-- Supplied information follows --
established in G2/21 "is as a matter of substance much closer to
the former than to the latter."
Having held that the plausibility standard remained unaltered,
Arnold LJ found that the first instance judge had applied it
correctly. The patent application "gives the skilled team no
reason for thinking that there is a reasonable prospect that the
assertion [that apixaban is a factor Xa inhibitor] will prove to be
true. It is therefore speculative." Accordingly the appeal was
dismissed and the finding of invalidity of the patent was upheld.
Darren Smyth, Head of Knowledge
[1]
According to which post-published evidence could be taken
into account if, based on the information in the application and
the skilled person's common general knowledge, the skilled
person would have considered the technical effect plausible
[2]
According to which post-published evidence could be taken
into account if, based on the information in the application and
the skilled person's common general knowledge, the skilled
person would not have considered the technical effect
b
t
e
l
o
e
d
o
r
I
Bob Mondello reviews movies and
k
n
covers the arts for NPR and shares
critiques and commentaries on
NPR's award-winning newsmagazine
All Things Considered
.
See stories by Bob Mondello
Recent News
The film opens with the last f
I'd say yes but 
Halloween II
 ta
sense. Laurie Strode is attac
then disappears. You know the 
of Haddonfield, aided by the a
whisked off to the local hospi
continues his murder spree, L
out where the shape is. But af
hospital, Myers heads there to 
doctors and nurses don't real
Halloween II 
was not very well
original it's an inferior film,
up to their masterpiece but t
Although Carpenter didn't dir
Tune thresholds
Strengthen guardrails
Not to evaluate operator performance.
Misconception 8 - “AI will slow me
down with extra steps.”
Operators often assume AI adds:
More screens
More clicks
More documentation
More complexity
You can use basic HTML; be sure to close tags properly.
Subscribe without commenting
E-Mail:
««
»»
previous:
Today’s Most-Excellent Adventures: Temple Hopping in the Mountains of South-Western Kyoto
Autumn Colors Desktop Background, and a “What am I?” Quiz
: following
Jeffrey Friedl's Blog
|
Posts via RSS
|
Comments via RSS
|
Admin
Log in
-- Supplied information concluded --
▶ _Instructions to follow_
Answer only with how many lines in the records include "patent".

▶ _Expected answer_
2